**EXTRACTED ENTRIES:**

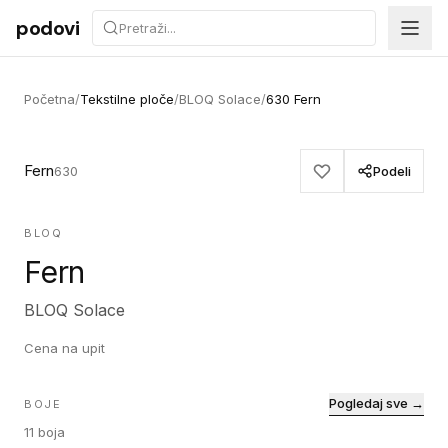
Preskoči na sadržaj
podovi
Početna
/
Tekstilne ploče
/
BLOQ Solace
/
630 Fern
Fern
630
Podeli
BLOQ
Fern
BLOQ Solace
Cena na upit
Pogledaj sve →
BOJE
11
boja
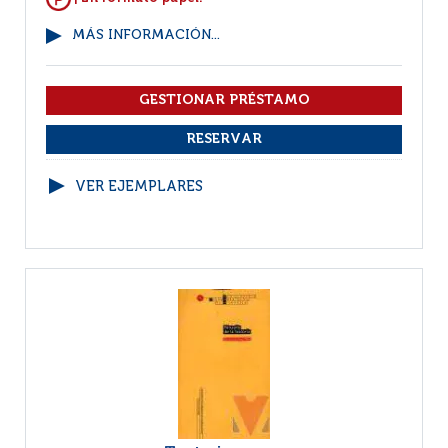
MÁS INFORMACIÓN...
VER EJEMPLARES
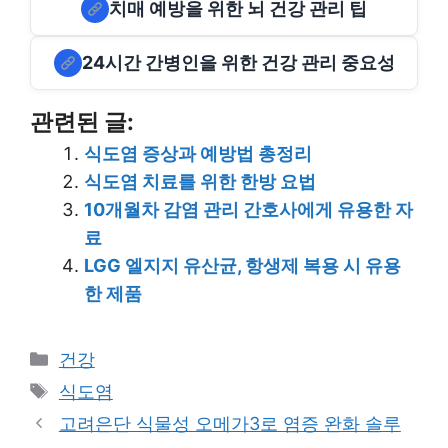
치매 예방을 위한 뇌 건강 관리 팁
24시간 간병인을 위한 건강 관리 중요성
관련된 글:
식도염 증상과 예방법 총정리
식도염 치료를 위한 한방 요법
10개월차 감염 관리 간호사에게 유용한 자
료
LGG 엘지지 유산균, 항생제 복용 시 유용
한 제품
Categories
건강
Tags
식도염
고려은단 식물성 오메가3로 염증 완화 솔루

* * *

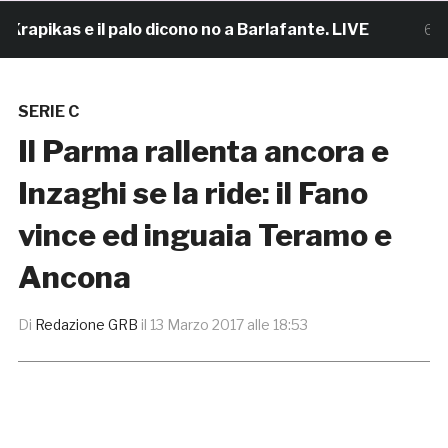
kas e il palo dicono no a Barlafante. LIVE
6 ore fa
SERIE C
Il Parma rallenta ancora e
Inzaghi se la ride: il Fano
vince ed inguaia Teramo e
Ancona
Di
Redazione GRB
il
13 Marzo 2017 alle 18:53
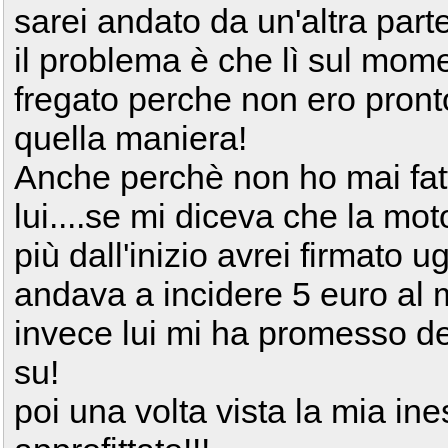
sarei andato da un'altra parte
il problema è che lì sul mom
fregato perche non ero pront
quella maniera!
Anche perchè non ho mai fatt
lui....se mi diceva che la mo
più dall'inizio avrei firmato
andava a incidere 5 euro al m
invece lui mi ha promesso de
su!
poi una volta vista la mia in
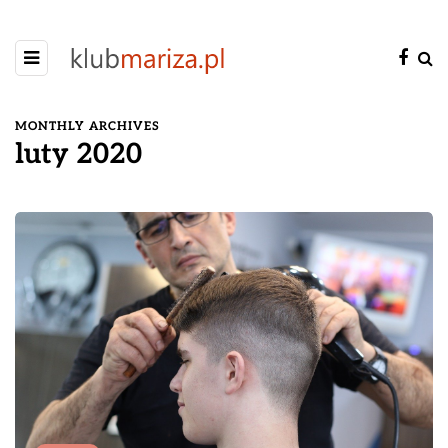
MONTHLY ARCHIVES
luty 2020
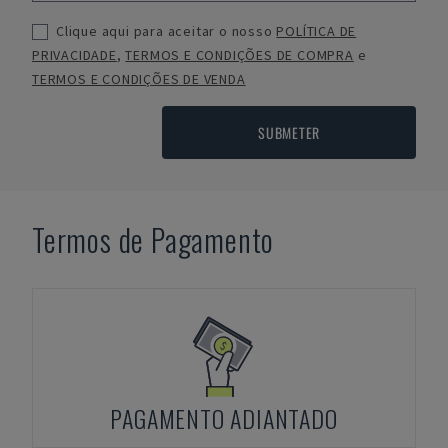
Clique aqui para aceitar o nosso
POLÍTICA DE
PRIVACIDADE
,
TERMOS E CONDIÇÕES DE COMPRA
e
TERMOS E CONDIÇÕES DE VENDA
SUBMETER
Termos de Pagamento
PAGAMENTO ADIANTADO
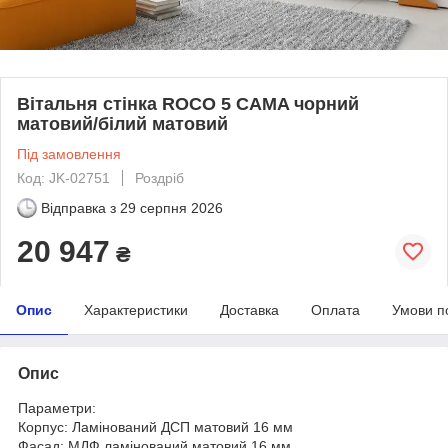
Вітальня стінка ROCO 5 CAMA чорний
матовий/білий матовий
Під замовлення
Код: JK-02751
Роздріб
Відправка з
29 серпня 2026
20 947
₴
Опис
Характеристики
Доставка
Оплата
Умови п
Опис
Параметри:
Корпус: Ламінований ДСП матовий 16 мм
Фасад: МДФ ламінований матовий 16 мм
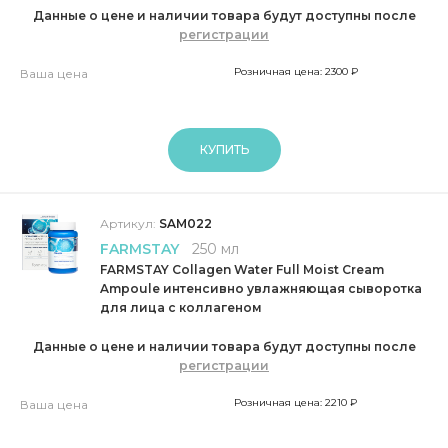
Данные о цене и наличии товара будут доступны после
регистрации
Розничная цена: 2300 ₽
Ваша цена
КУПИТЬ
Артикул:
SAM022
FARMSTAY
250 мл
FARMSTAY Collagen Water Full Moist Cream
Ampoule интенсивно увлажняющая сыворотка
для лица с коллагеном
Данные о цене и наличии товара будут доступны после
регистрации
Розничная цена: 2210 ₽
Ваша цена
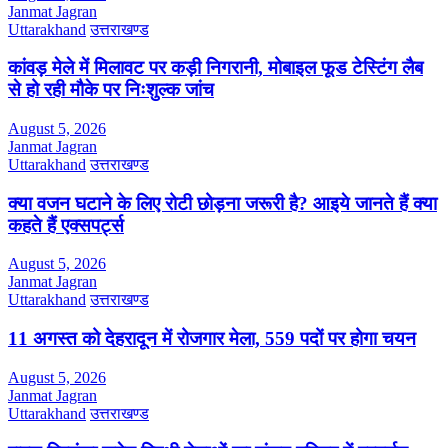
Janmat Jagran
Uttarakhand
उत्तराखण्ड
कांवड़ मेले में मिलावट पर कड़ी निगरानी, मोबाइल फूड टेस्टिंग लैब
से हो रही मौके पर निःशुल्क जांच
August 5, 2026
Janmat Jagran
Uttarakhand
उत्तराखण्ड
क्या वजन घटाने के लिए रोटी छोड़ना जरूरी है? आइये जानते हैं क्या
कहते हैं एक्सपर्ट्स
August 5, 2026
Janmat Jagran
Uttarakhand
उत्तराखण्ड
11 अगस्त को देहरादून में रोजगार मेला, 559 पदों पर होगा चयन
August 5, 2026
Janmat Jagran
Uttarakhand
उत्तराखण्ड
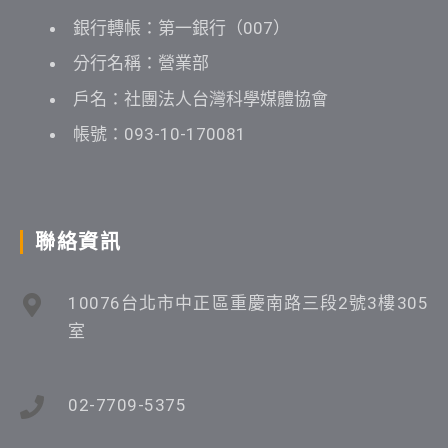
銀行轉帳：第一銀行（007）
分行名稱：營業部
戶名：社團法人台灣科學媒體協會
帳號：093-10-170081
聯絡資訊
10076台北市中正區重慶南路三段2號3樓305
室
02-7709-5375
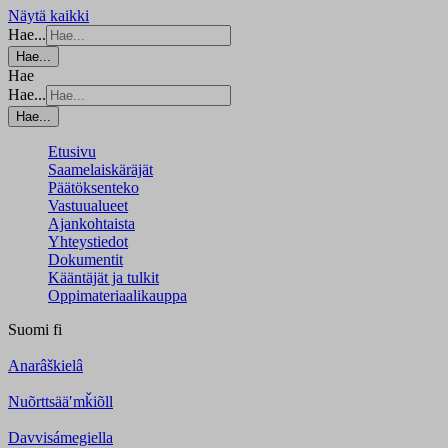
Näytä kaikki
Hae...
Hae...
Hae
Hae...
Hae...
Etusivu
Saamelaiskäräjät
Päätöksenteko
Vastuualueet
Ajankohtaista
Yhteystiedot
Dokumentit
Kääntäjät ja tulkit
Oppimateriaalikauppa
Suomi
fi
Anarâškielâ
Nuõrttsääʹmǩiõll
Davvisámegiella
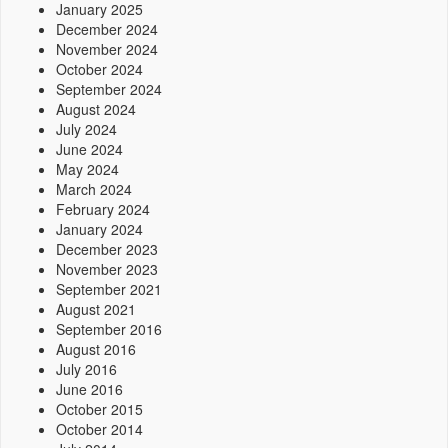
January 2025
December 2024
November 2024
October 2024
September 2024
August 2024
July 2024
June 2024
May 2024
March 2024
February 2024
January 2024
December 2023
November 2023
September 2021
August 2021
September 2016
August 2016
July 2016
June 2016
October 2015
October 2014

...

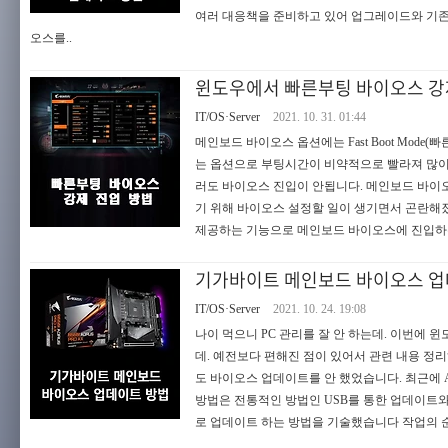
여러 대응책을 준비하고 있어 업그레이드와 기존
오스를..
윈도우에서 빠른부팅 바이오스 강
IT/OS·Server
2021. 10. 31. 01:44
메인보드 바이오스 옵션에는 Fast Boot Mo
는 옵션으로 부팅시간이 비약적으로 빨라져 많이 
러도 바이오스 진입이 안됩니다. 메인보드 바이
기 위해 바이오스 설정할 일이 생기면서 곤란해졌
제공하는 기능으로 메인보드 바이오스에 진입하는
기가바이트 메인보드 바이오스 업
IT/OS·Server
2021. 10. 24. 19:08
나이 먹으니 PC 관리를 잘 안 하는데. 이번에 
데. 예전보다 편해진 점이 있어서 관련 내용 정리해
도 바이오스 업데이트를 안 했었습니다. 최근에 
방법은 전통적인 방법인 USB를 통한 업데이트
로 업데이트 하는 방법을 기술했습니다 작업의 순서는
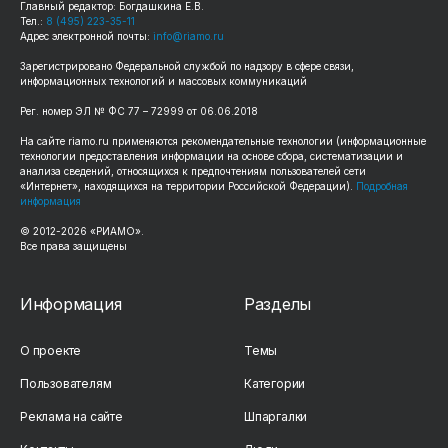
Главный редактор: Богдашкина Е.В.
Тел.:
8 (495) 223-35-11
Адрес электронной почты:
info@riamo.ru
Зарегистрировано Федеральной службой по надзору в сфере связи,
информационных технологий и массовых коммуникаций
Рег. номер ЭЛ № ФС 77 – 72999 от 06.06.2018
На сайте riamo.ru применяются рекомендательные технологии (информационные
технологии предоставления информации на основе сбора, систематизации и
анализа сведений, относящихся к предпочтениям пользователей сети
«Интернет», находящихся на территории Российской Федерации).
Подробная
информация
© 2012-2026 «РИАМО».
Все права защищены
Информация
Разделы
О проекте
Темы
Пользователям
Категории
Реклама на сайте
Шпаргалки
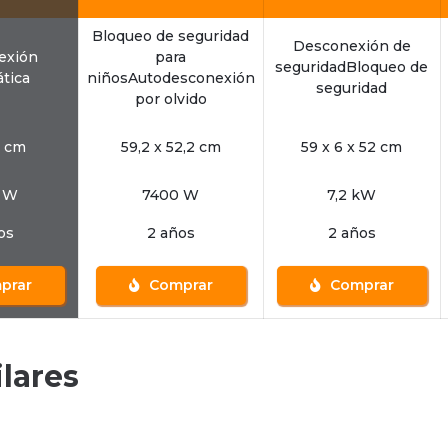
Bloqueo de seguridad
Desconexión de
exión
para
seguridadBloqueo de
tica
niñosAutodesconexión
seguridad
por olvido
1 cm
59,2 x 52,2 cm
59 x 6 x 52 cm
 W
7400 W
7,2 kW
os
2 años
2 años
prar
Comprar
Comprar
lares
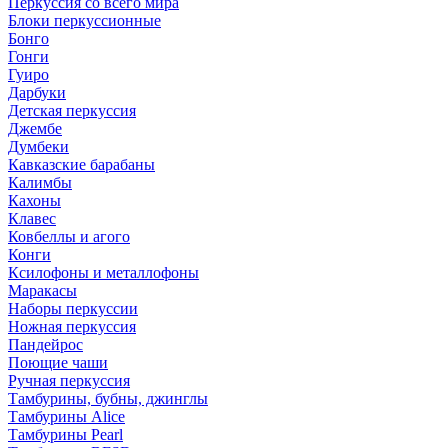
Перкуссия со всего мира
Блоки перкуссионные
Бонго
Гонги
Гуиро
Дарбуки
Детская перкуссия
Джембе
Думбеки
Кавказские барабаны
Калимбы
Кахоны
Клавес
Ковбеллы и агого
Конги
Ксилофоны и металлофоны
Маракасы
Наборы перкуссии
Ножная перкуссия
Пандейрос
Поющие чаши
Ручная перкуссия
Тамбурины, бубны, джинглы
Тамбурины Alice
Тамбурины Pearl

**TASK BRIEF:** Start at the line containing "Preskoči na sadržaj" above and stop at the line containing "고려은단 식물성 오메가3로 염증 완화 솔루". Output those lines exactly, both included, but none of the pictures.

**RESULT OF THIS EXERCISE:**
Preskoči na sadržaj
podovi
Početna
/
Tekstilne ploče
/
BLOQ Solace
/
630 Fern
Fern
630
Podeli
BLOQ
Fern
BLOQ Solace
Cena na upit
Pogledaj sve →
BOJE
11
boja
MÁS INFORMACIÓN...
VER EJEMPLARES
치매 예방을 위한 뇌 건강 관리 팁
24시간 간병인을 위한 건강 관리 중요성
관련된 글:
식도염 증상과 예방법 총정리
식도염 치료를 위한 한방 요법
10개월차 감염 관리 간호사에게 유용한 자
료
LGG 엘지지 유산균, 항생제 복용 시 유용
한 제품
Categories
건강
Tags
식도염
고려은단 식물성 오메가3로 염증 완화 솔루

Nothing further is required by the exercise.